◆ EXERCISE BRIEF: Return nothing but the lines from the one with "Kräftteatern" through the one with "Participer à des activités et" in the data below, word for word and without pictures.

◆ DATA FOR THIS TASK:
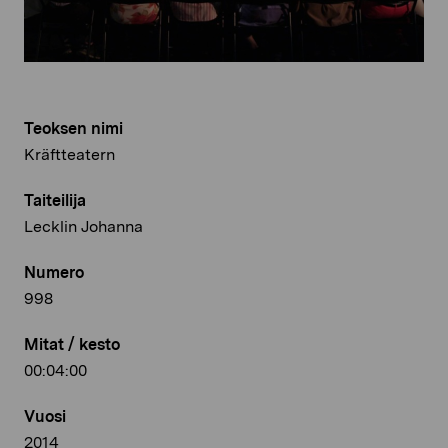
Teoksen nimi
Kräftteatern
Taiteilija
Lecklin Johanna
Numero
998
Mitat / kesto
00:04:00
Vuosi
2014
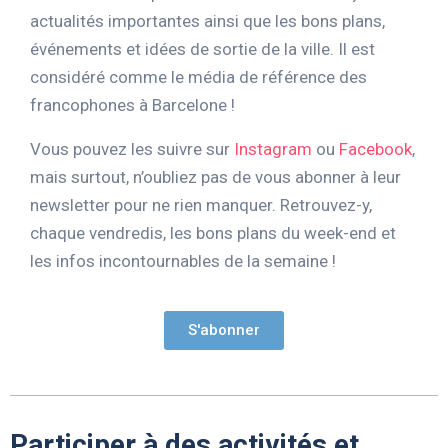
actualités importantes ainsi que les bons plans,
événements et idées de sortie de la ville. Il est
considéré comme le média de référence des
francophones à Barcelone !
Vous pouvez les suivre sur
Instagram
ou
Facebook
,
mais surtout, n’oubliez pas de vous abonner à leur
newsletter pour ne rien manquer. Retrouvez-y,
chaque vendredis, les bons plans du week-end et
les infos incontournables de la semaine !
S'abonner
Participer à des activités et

--

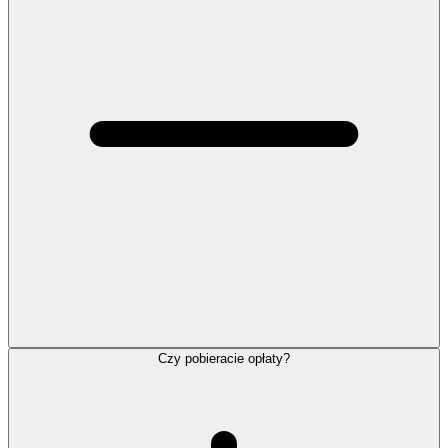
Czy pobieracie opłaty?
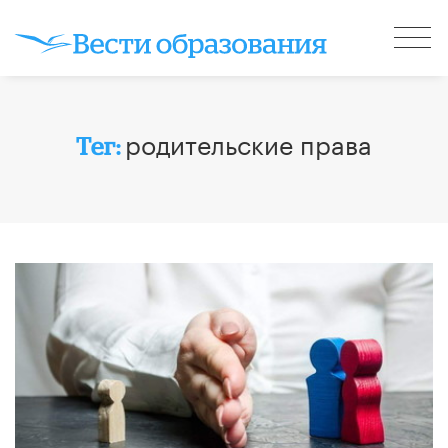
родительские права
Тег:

...

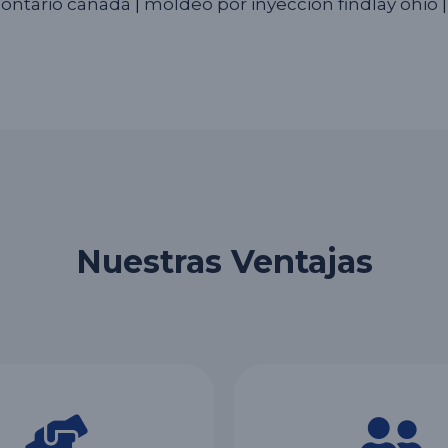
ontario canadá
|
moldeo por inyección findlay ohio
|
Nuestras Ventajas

◆ TASK ANSWER:
Kräftteatern
Taiteilija
Lecklin Johanna
Numero
998
Mitat / kesto
00:04:00
Vuosi
2014
actualités importantes ainsi que les bons plans,
événements et idées de sortie de la ville. Il est
considéré comme le média de référence des
francophones à Barcelone !
Vous pouvez les suivre sur
Instagram
ou
Facebook
,
mais surtout, n’oubliez pas de vous abonner à leur
newsletter pour ne rien manquer. Retrouvez-y,
chaque vendredis, les bons plans du week-end et
les infos incontournables de la semaine !
S'abonner
Participer à des activités et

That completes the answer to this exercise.